IF EXISTS (SELECT * FROM Table1 WHERE Column1=’SomeValue’)
    UPDATE Table1 SET (…) WHERE Column1=’SomeValue’
ELSE
    INSERT INTO Table1 VALUES (…)

This
approach does work, however it might not always be the best approach. 
This will do a table/index scan for both the SELECT statement and the
UPDATE statement.  In most standard approaches, the following statement
will likely provide better performance.  It will only perform one
table/index scan instead of the two that are performed in the previous
approach.

UPDATE Table1 SET (…) WHERE Column1=’SomeValue’
IF @@ROWCOUNT=0
    INSERT INTO Table1 VALUES (…)

The saved table/index scan can increase performance quite a bit as the number of rows in the targeted table grows.

Just
remember, the examples in the MSDN documentation are usually the
easiest way to implement something, not necessarily the best way.  Also
(as I re-learned recently), with any database operation, it is
good to performance test the different approaches that you take. 
Sometimes the method that you think would be the worst might actually
outperform the way that you think would be the better way.
 

Comments (51)

  1. jackbond says:

    Thanks for the tip, I have a lot of code with the inferior approach that I will be updating. Fortunately, SQL 2008’s Merge statement will make this a non-issue.

  2. Sent to me by Chris:

    "Since I don’t have a blog and you don’t allow anonymous comments I thought I’d shoot a quick email with a question/concern. Regarding your post "SQL: If Exists Update Else Insert" with the alternative method of doing the Update and then checking the @@ROWCOUNT as to whether to perform an insert or not… I definitely would not have thought of it that way either. However, I was wondering, with the scope of @@ROWCOUNT being global is there the possibility that the @@ROWCOUNT value could be incorrect within the local scope if there is heavy use on the database? Or am I incorrect on the scope being global?  The reason I thought of this goes back to the use of SCOPE_IDENTITY() over @@IDENTITY  to get the last identity in the same scope.
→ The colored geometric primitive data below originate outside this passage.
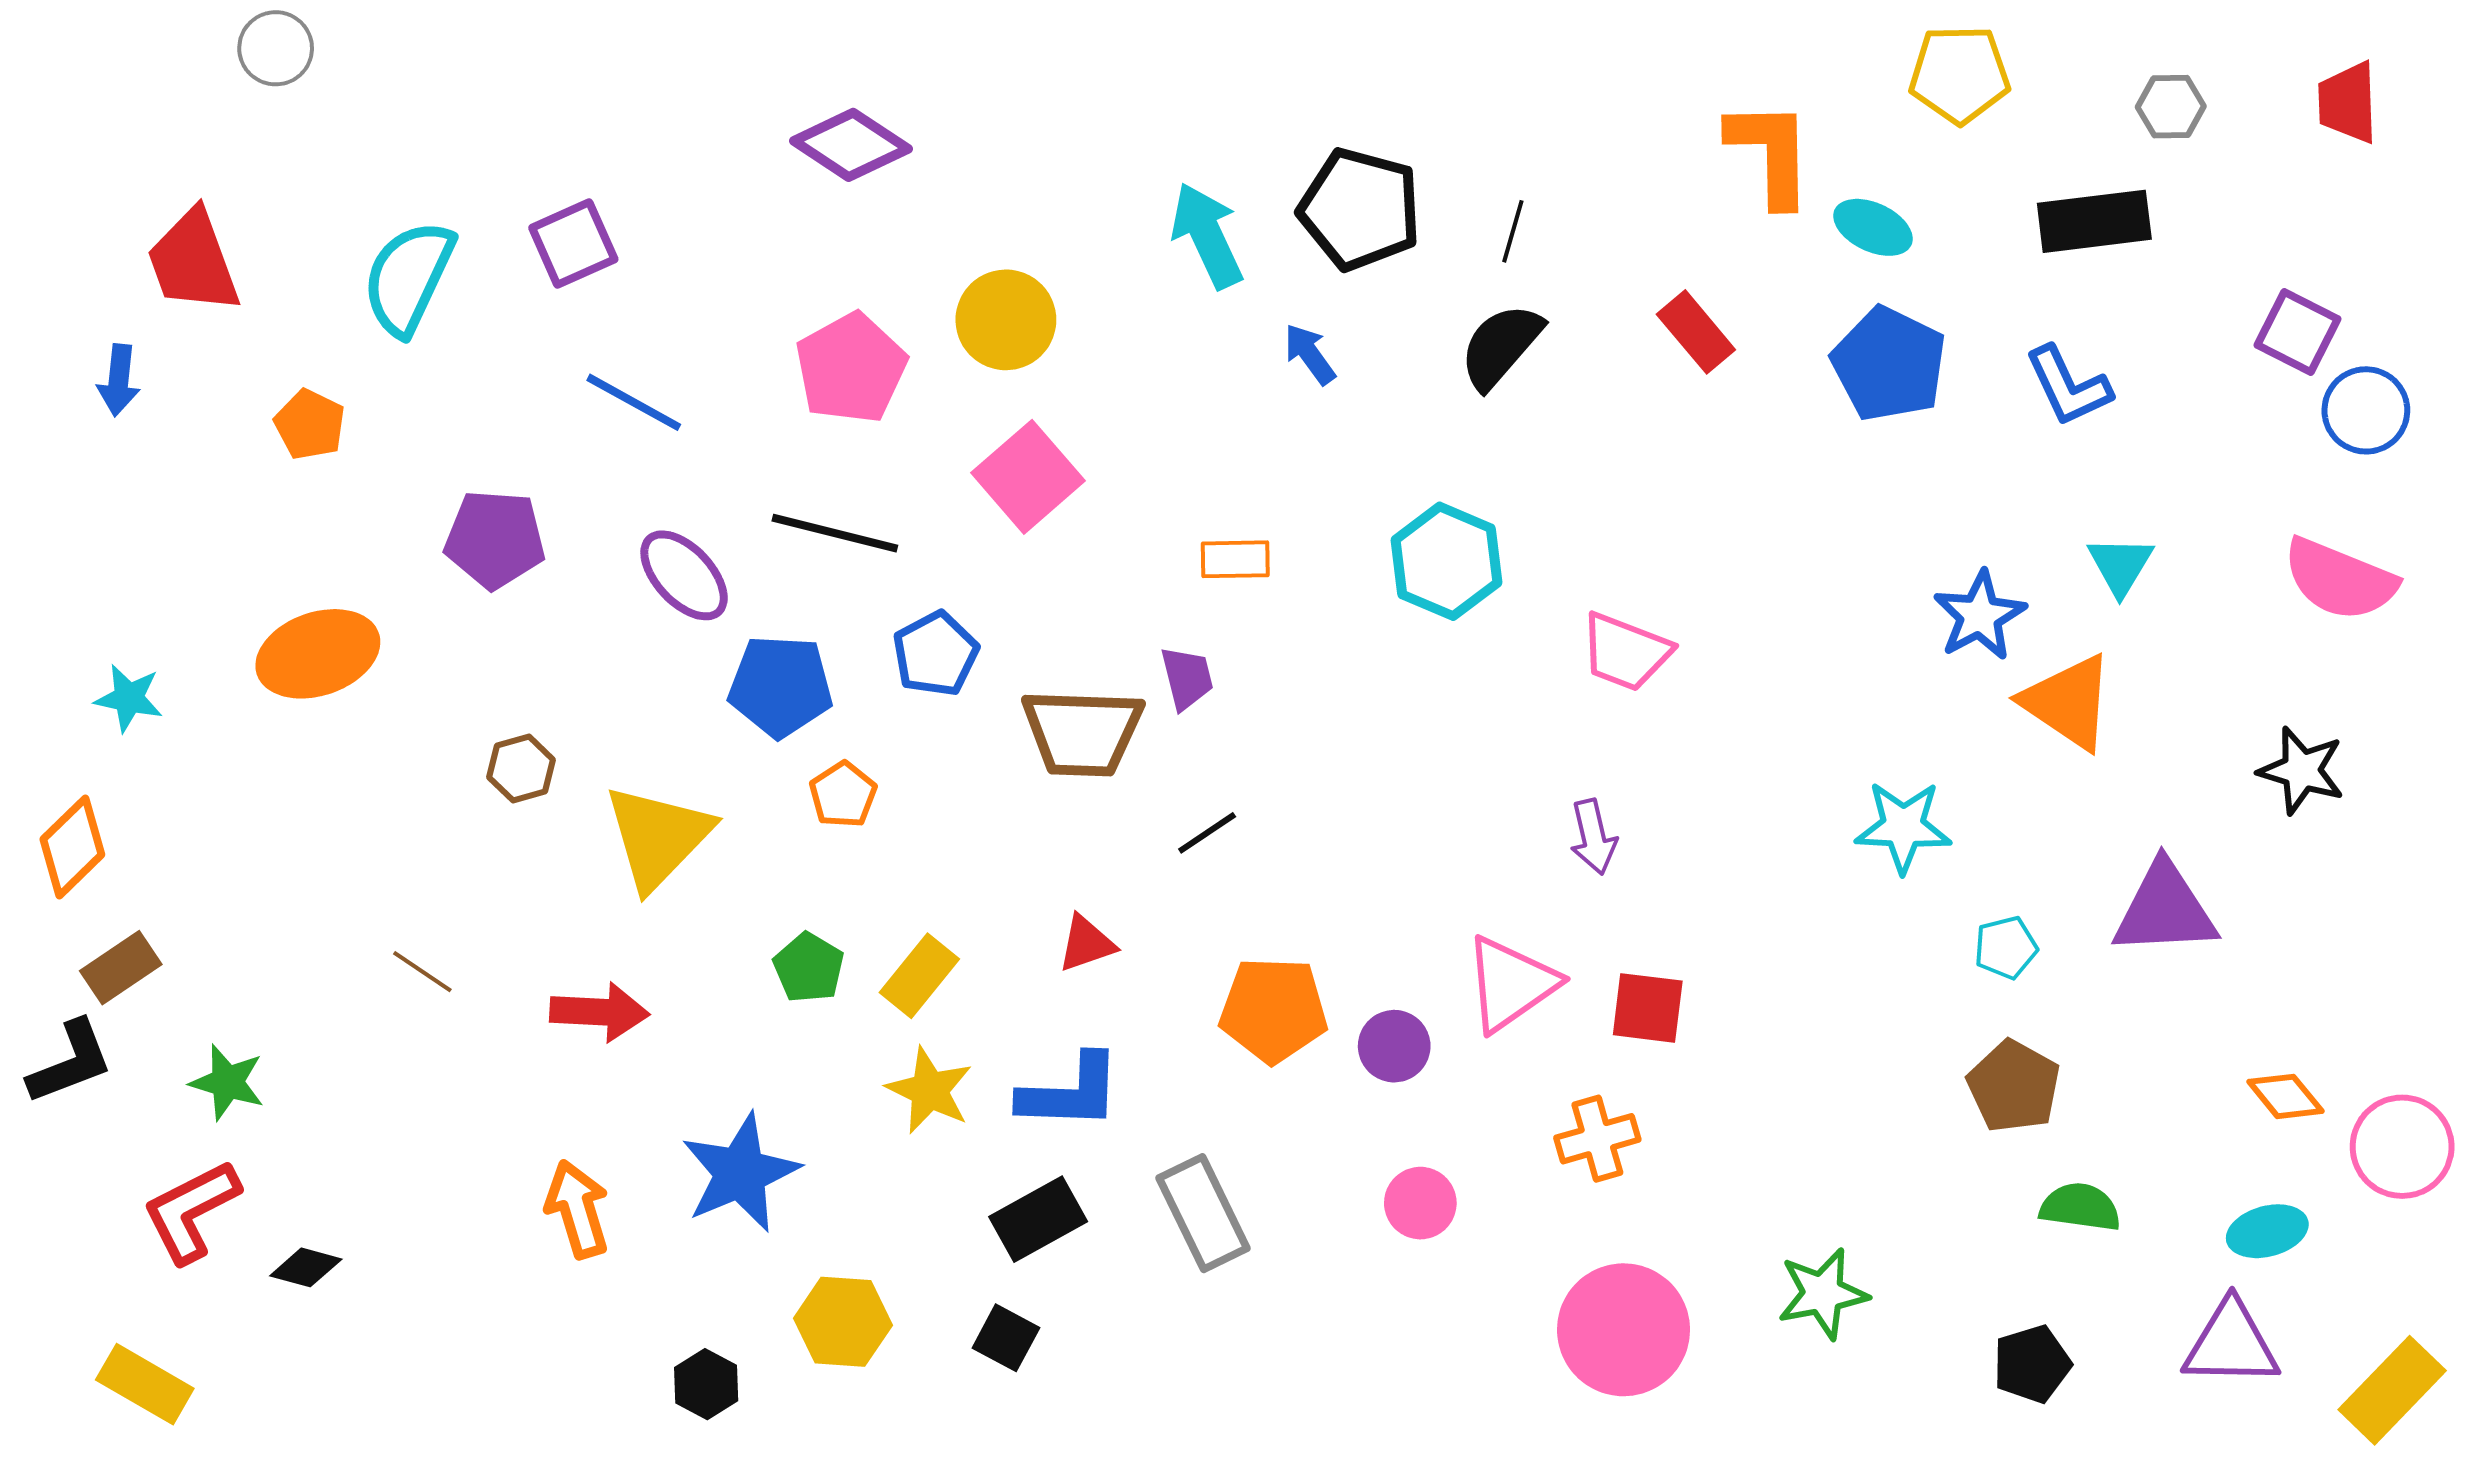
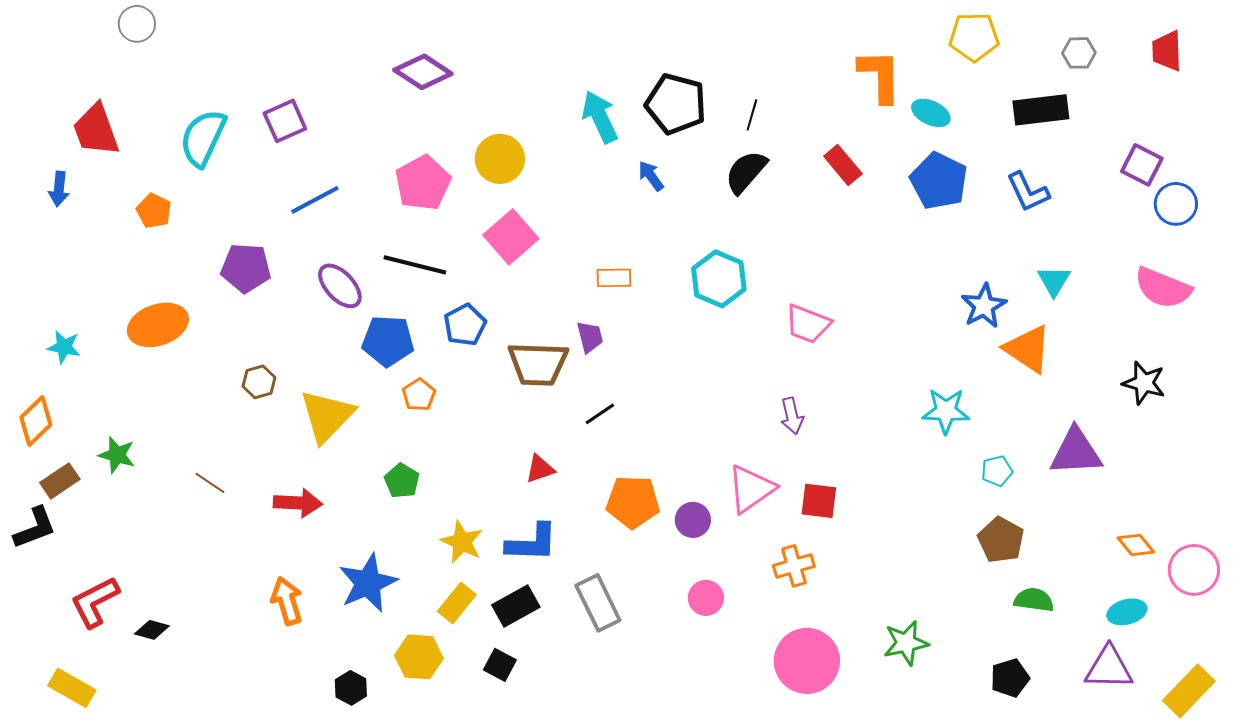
blue line: (634, 402) -> (315, 200), turned -57
yellow rectangle: (919, 976) -> (457, 603), moved
green star: (227, 1082) -> (117, 455), moved

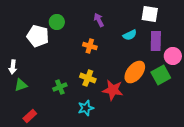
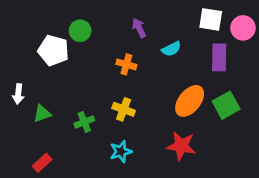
cyan semicircle: (130, 35) -> (171, 49), moved
pink circle: (173, 56) -> (243, 28), moved
green triangle: (21, 85) -> (42, 114), moved
red star: (113, 90) -> (181, 146), moved

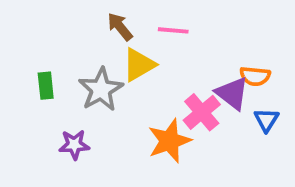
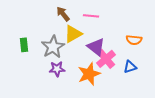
purple triangle: (232, 93) -> (96, 47), moved
blue triangle: (266, 120) -> (130, 67), moved, turned 40
purple star: (74, 145) -> (57, 69), moved

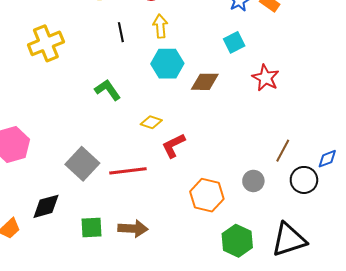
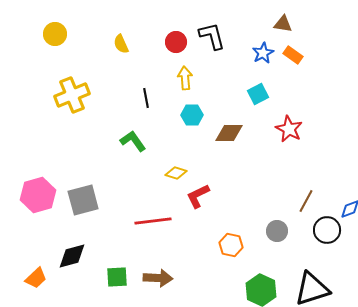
black line: (121, 32) -> (146, 98), moved
cyan hexagon: (167, 64) -> (192, 115), size x0.7
gray square: (82, 164) -> (83, 200), moved, turned 32
orange hexagon: (207, 195) -> (231, 245), size x0.7

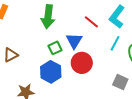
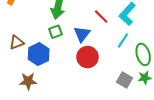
green square: (55, 48) -> (55, 32), moved
blue hexagon: (51, 72) -> (39, 54), moved

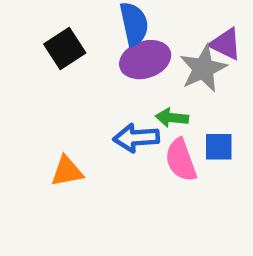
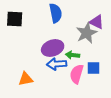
black square: (65, 48) -> (15, 19), moved, turned 36
purple ellipse: (145, 60) -> (53, 48), moved
pink semicircle: (181, 160) -> (77, 74), turned 36

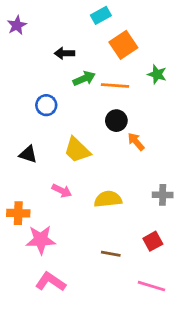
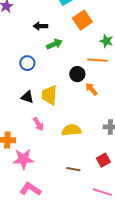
orange line: (115, 86) -> (97, 60), moved
yellow trapezoid: (77, 150) -> (49, 95), turned 50
black triangle: (28, 154) -> (27, 97), moved
pink arrow: (62, 191) -> (38, 124), turned 32

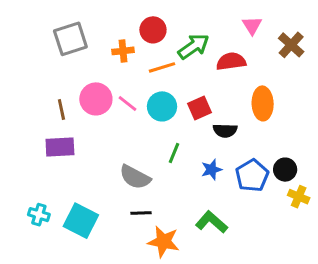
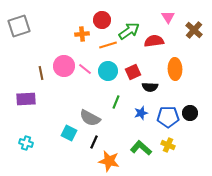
gray square: (70, 39) -> (19, 26), moved
purple rectangle: (60, 147) -> (26, 99), moved
blue pentagon: (252, 176) -> (168, 117), turned 30
yellow cross: (299, 197) -> (168, 145), moved
black line: (141, 213) -> (94, 142), turned -64
cyan square: (81, 221) -> (69, 133), moved, size x0.7

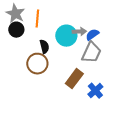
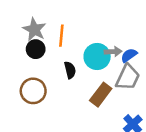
brown circle: (37, 64) -> (33, 91), moved
brown rectangle: (74, 79) -> (101, 95), moved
    Thanks for your time."

  3. I have enabled anonymous comments.  I thought that I had done that before, but I guess not.

    Chris,

     Great question!  

     The scope of @@ROWCOUNT (or ROWCOUNT_BIG() in the case of a VERY large result) is limited to the current scope that contains the statement that was previously executed.  So you are guaranteed the correct result when using @@ROWCOUNT.  

     Like you mentioned, this is not the case with @@IDENTITY.  You can get some really unexpected results if it is used improperly.  

    Jeremiah

  4. Will this code work for any SQL compliant server?

  5. Andrew,

     The basic idea should work with other types of SQL servers (however, I have not verified this).  You should just be able to use the @@ROWCOUNT equivalent for the system that you are using.

    For example:

    MySql uses "row_count()"

    Oracle uses "sql%rowcount"

  6. Guy says:

    If you are thinking of MySQL there is a function called ROW_COUNT() that serves the same purpose (available as of version 5). Theoretically Jeremiah’s suggestion should result in improved performance on MySQL also, but you should test it to make sure.

  7. Richard Ayotte says:

    MySQL does something much better. It’s not part of the standard but still very useful.

    REPLACE [LOW_PRIORITY | DELAYED]

       [INTO] tbl_name [(col_name,…)]

       VALUES ({expr | DEFAULT},…),(…),…

    It does what you describe. If the record exists, it is updated, else inserted.

    http://dev.mysql.com/doc/refman/5.0/en/replace.html

  8. Richard,

    Thanks for the comment.  I was not aware of the REPLACE statement in MySQL.

    Looking at the documentation, it does effectively do the same thing.  But it seems to do it in a different manner.  If a row with the same PK or UNIQUE index exists, it deletes the old row and then inserts the new row.  For anything that does not already exist in the table, it inserts.

    I don’t know if the deleting is more or less efficient than doing an update in MySQL.  I would advise trying both ways and then compare the performance to see which solution better fits your needs.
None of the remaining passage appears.